## Description of the task
Show every line of the data below that includes the word "sont".

## Records for processing
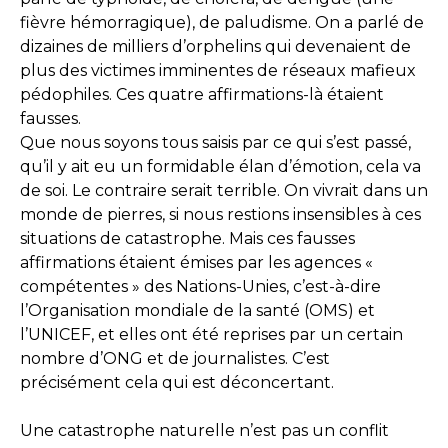
fièvre hémorragique), de paludisme. On a parlé de
dizaines de milliers d’orphelins qui devenaient de
plus des victimes imminentes de réseaux mafieux
pédophiles. Ces quatre affirmations-là étaient
fausses.
Que nous soyons tous saisis par ce qui s’est passé,
qu’il y ait eu un formidable élan d’émotion, cela va
de soi. Le contraire serait terrible. On vivrait dans un
monde de pierres, si nous restions insensibles à ces
situations de catastrophe. Mais ces fausses
affirmations étaient émises par les agences «
compétentes » des Nations-Unies, c’est-à-dire
l’Organisation mondiale de la santé (OMS) et
l’UNICEF, et elles ont été reprises par un certain
nombre d’ONG et de journalistes. C’est
précisément cela qui est déconcertant.
Une catastrophe naturelle n’est pas un conflit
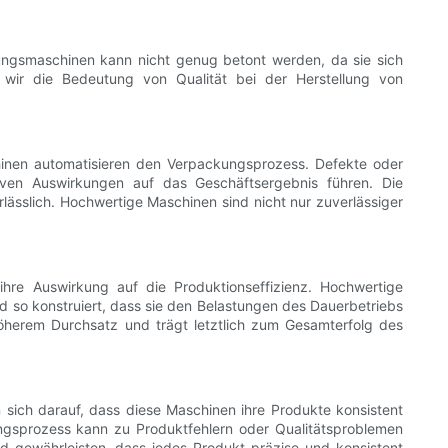
ungsmaschinen kann nicht genug betont werden, da sie sich
en wir die Bedeutung von Qualität bei der Herstellung von
hinen automatisieren den Verpackungsprozess. Defekte oder
tiven Auswirkungen auf das Geschäftsergebnis führen. Die
lässlich. Hochwertige Maschinen sind nicht nur zuverlässiger
ihre Auswirkung auf die Produktionseffizienz. Hochwertige
d so konstruiert, dass sie den Belastungen des Dauerbetriebs
höherem Durchsatz und trägt letztlich zum Gesamterfolg des
n sich darauf, dass diese Maschinen ihre Produkte konsistent
gsprozess kann zu Produktfehlern oder Qualitätsproblemen
 gewährleisten, dass jedes Produkt präzise und konsistent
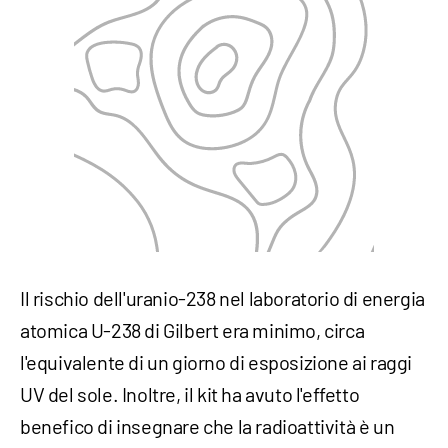
Il rischio dell'uranio-238 nel laboratorio di energia
atomica U-238 di Gilbert era minimo, circa
l'equivalente di un giorno di esposizione ai raggi
UV del sole. Inoltre, il kit ha avuto l'effetto
benefico di insegnare che la radioattività è un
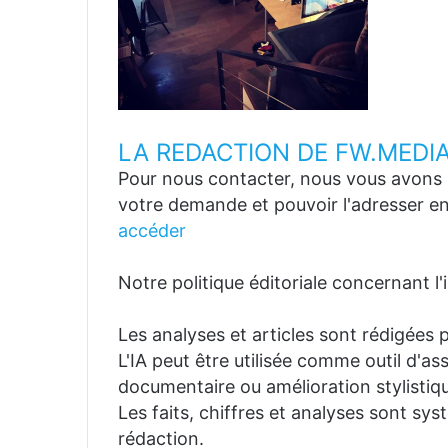
LA REDACTION DE FW.MEDI
Pour nous contacter, nous vous avons p
votre demande et pouvoir l'adresser en
accéder
Notre politique éditoriale concernant l'in
Les analyses et articles sont rédigées p
L'IA peut être utilisée comme outil d'a
documentaire ou amélioration stylistiqu
Les faits, chiffres et analyses sont sys
rédaction.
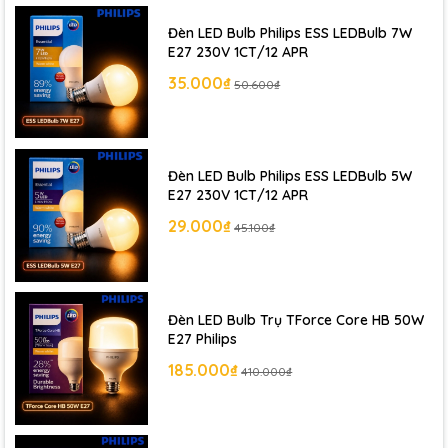
Chính Hãng
khác.
Đèn LED Bulb Philips ESS LEDBulb 7W
E27 230V 1CT/12 APR
35.000₫
50.600₫
Đèn LED Bulb Philips ESS LEDBulb 5W
E27 230V 1CT/12 APR
29.000₫
45.100₫
Đèn LED Bulb Trụ TForce Core HB 50W
E27 Philips
185.000₫
410.000₫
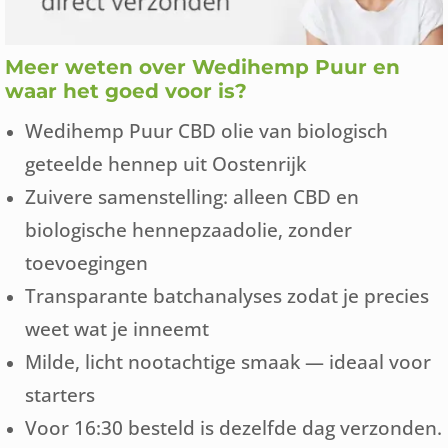
Meer weten over Wedihemp Puur en
waar het goed voor is?
Wedihemp Puur CBD olie van biologisch
geteelde hennep uit Oostenrijk
Zuivere samenstelling: alleen CBD en
biologische hennepzaadolie, zonder
toevoegingen
Transparante batchanalyses zodat je precies
weet wat je inneemt
Milde, licht nootachtige smaak — ideaal voor
starters
Voor 16:30 besteld is dezelfde dag verzonden.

## Answer to the exercise
Les analyses et articles sont rédigées p
Les faits, chiffres et analyses sont sys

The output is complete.